#### TASK GOAL
Repeat the data that follows exactly, starting at the line with "(542) 244 51 63" and ending at the line with "putea spune că nu este neapărat un vot care", and leave out every picture.

#### INPUT DATA
····················

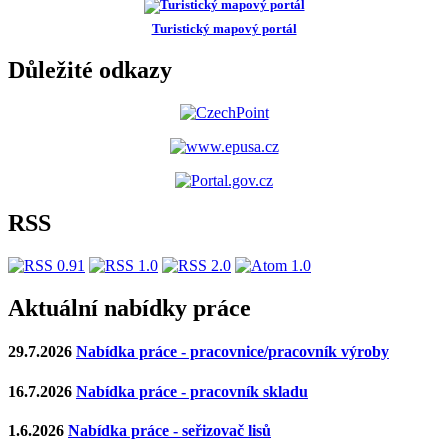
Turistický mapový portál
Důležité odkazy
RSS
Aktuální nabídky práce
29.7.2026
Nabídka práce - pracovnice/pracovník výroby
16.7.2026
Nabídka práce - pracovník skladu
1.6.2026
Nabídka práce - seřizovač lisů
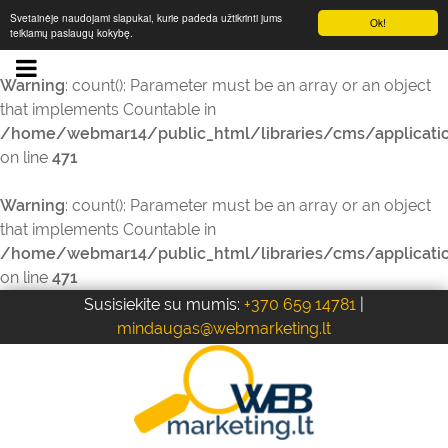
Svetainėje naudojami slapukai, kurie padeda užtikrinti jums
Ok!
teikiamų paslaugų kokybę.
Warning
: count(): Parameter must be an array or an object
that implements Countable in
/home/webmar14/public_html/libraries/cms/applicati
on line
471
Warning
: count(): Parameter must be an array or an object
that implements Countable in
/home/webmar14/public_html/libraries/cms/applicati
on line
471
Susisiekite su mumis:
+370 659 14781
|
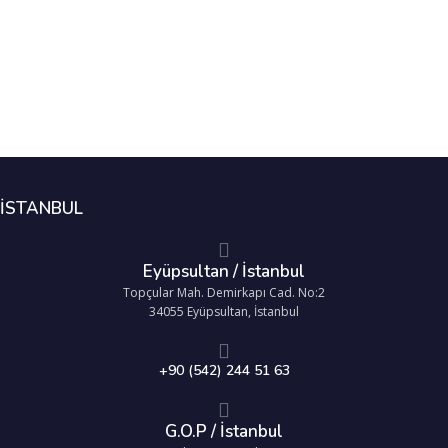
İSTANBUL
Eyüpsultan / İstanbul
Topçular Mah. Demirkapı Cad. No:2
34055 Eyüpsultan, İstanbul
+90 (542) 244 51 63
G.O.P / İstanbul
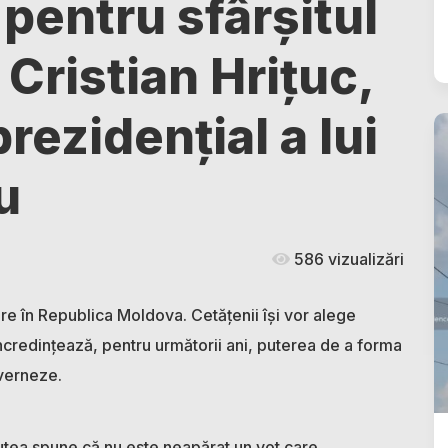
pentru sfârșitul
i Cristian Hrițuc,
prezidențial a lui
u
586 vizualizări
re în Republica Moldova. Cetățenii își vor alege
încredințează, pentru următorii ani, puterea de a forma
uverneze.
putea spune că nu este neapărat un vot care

····················

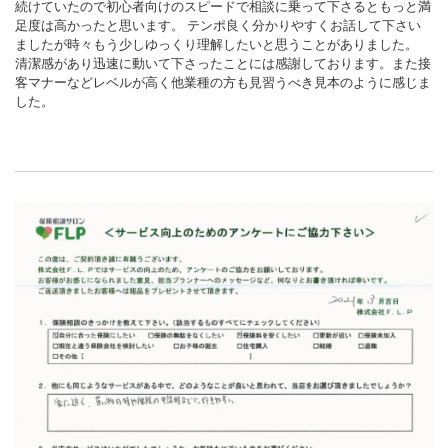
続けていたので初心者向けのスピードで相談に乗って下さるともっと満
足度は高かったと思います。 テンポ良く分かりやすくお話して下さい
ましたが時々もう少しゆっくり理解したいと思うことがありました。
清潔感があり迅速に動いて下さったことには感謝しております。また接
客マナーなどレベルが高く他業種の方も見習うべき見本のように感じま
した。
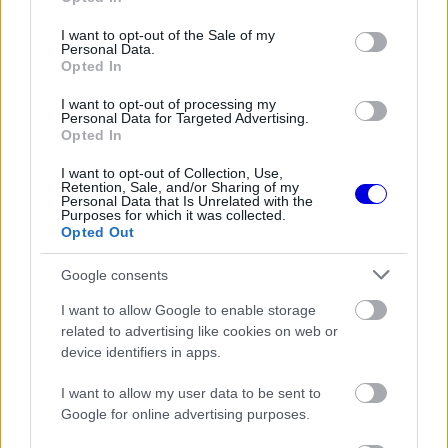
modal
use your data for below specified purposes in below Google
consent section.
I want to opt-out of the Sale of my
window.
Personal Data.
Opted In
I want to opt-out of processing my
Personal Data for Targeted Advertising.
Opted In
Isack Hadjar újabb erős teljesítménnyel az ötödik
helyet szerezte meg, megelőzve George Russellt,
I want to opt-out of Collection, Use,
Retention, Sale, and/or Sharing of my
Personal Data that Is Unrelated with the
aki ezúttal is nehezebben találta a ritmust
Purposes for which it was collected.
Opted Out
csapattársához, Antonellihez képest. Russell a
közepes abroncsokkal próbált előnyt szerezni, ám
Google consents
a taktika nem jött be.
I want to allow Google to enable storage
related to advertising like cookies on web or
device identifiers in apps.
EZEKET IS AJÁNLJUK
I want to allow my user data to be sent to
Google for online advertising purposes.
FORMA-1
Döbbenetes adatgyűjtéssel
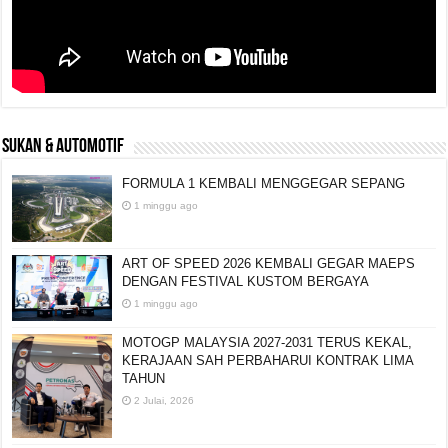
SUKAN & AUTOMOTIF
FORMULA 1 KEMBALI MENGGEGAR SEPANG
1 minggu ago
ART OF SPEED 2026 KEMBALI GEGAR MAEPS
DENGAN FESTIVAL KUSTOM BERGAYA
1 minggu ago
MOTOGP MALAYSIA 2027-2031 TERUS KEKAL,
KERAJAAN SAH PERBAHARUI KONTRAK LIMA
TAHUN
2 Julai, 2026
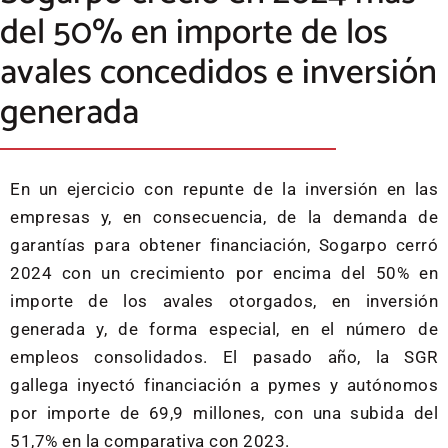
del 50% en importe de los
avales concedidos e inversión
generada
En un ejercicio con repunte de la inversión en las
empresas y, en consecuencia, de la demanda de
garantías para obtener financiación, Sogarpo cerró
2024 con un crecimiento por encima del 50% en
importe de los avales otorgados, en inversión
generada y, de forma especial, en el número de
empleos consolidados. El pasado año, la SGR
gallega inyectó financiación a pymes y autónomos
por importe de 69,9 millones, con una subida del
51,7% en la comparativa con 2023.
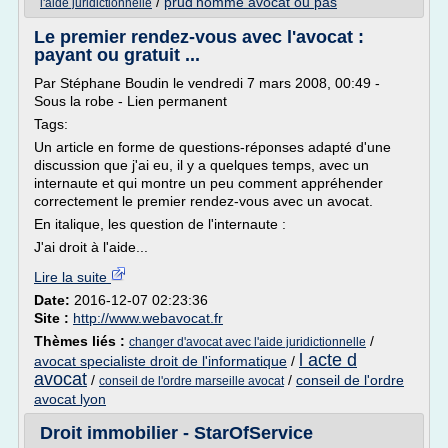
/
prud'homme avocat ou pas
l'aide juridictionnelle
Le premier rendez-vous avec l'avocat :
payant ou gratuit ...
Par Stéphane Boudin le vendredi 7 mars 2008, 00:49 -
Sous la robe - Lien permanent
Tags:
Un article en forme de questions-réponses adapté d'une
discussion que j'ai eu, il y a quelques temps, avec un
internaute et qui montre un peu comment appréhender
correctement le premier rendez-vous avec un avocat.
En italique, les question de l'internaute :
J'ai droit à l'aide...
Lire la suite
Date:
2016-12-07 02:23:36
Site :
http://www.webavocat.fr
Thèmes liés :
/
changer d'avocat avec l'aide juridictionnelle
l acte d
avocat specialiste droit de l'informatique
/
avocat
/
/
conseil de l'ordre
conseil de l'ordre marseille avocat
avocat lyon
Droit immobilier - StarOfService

····················

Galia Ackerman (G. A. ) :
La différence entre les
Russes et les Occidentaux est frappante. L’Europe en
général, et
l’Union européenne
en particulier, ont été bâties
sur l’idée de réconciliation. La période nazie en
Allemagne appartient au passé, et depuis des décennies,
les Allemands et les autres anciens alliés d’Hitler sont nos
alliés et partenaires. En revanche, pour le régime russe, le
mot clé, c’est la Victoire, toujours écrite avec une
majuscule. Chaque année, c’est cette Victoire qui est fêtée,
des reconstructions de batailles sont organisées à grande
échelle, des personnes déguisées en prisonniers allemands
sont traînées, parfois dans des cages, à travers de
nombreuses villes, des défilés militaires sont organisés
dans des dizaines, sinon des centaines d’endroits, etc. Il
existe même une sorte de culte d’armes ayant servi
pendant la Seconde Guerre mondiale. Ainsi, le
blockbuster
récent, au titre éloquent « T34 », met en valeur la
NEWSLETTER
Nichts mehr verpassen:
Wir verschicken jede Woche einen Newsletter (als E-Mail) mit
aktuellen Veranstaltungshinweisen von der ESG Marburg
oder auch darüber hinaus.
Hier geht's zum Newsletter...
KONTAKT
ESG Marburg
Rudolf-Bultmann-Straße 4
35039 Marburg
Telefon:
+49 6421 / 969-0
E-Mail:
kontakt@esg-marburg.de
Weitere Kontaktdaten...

····················

#### TASK OUTPUT
+90 (542) 244 51 63
G.O.P / İstanbul
pentru sfârșitul
i Cristian Hrițuc,
prezidențial a lui
u
586 vizualizări
re în Republica Moldova. Cetățenii își vor alege
încredințează, pentru următorii ani, puterea de a forma
uverneze.
putea spune că nu este neapărat un vot care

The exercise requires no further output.